Quando as histórias secaram ?
Andava em uma montanha russa na frente da sua máquina de escrever. Ia ao fundo de si, e saia voando, juntando letras borradas com lágrimas e sorrisos. Mas naquela manhã pálida,olhava-se no espelho, com um olhar diferente. Amanhecera sem uma história para contar. (Adriana Mayrinck)O vazio. Era um pouco diferente do branco que, como aprendemos na escola, é a junção de todas as cores do espectro. Quem dera dentro dela germinassem milhares de vozes, dezenas de sentimentos, algumas perguntas que levassem à elaborações mais ou menos complexas. Em vez disso, apenas o vazio.
Lembrou a infância para ver se, catando as peças do passado, pudesse reencontrar certezas esquecidas. Mas as memórias ficavam lhe olhando como se fossem velhas fotos desbotadas, que mesmo com roupagem de novos filtros tecnológicos, parecessem apenas velhinhos em roupas que não mais lhe cabem nas festas de faz de conta em que somos todos felizes, só que não, dos dias atuais.
Não era pena. Não era nem depressão que os comprimidos de B12 pareciam ter feito milagres na energia interna. Tudo enfim encaixado. Se não era uma super mulher, não era também aquela coisa amorfa que mal conseguia sair da cama e que respondia pelo seu nome e carregava seu RG.

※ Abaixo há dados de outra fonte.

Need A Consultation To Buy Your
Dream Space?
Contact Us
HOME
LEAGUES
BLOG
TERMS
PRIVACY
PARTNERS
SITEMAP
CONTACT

Era em tudo ela. Mas ao mesmo tempo não.
Lembrou dos pasteis de vento da mercearia da esquina. Eram lindos e apetitosos por fora, carnudos como se fossem se derreter na primeira mordida. E sumiam no momento em que os dentes abocanhavam a massa. Não havia nada por dentro, apenas promessas que não iriam se cumprir.
Talvez a vida fosse isso. Apenas promessas perdidas no íntimo de cada um. Lera que mesmo quando nossa morte é decretada, nossa mente continua observando. Sentiu um terror gelado ao pensar em si mesma, sobre uma cama, alguém dizendo as palavras temidas: óbito às tantas horas. E a gente vendo tudo, ouvindo tudo. Querendo gritar que não, que estamos ainda aqui, querendo acordar daquele pesadelo. Até que alguém caridoso cerra nossos olhos e somos imersos na luz. Ou na escuridão. Depende da crença de cada um. Ou do merecimento, dirão outros.

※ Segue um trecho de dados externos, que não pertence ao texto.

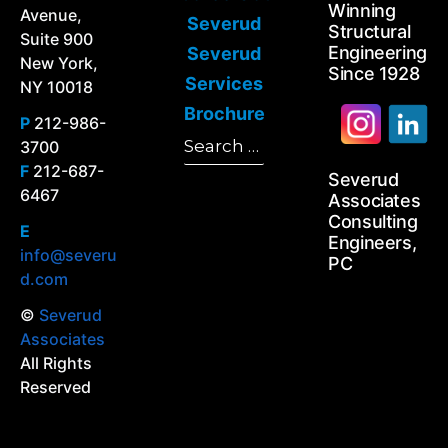
Winning
Avenue,
Severud
Structural
Suite 900
Engineering
Severud
New York,
Since 1928
Services
NY 10018
Brochure
P
212-986-
Search
3700
Search
for:
F
212-687-
Severud
6467
Associates
Consulting
E
Engineers,
info@severu
PC
d.com
©
Severud
Associates
All Rights
Reserved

Hoje se sentia um pouco assim. Um pouco morta por dentro, mas viva também. O corpo doído dizia que o tempo corria rápido, que o corpo se definhava. O sol lá fora gritava de vida. A mente teimava em se manter serena. Sem nada para opinar.
O mundo girava mais rápido. As tensões emergiam como ondas e queimavam tipo fogueira. E ela no olho do furacão. Caminhava para o matadouro com a calma bovina dos que aceitam seu destino.

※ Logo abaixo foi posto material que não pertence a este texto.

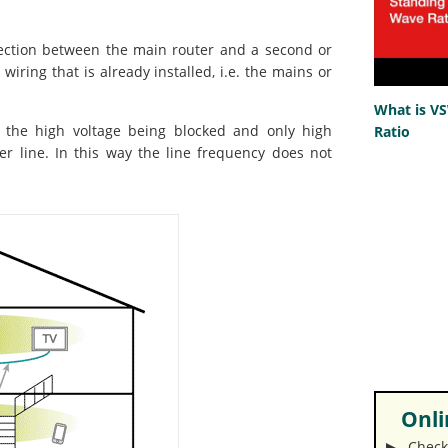
nection between the main router and a second or
wiring that is already installed, i.e. the mains or
What is V
- the high voltage being blocked and only high
Ratio
r line. In this way the line frequency does not
Onlin
▶︎ Check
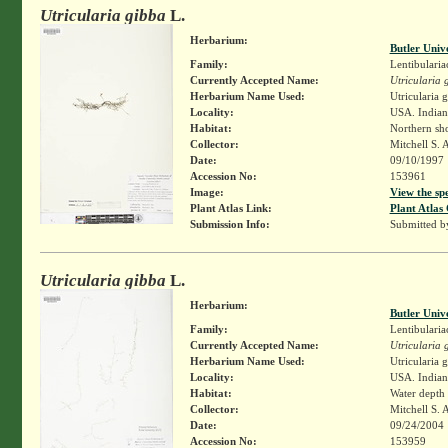
Utricularia gibba
L.
Herbarium:
Butler Univ
Family:
Lentibularia
Currently Accepted Name:
Utricularia 
Herbarium Name Used:
Utricularia 
Locality:
USA. Indiana
Habitat:
Northern sho
Collector:
Mitchell S. 
Date:
09/10/1997
Accession No:
153961
Image:
View the sp
Plant Atlas Link:
Plant Atlas 
Submission Info:
Submitted 
Utricularia gibba
L.
Herbarium:
Butler Univ
Family:
Lentibularia
Currently Accepted Name:
Utricularia 
Herbarium Name Used:
Utricularia 
Locality:
USA. Indiana
Habitat:
Water depth
Collector:
Mitchell S. 
Date:
09/24/2004
Accession No:
153959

Sentia falta da ligeireza das mãos e mente quando ainda achava que sabia lidar com as palavras. Quando detinha a mágica sintonia entre seu turbilhão interno e as sentenças que saiam dela como se nada mais tivesse importância.
Quando as histórias secaram?
Suspirou e bebeu água que o dia estava lindo e tudo o que não precisava era comiseração. Se a fonte tinha acabado, que fosse cavar em outros poços. Algum devia render jorros.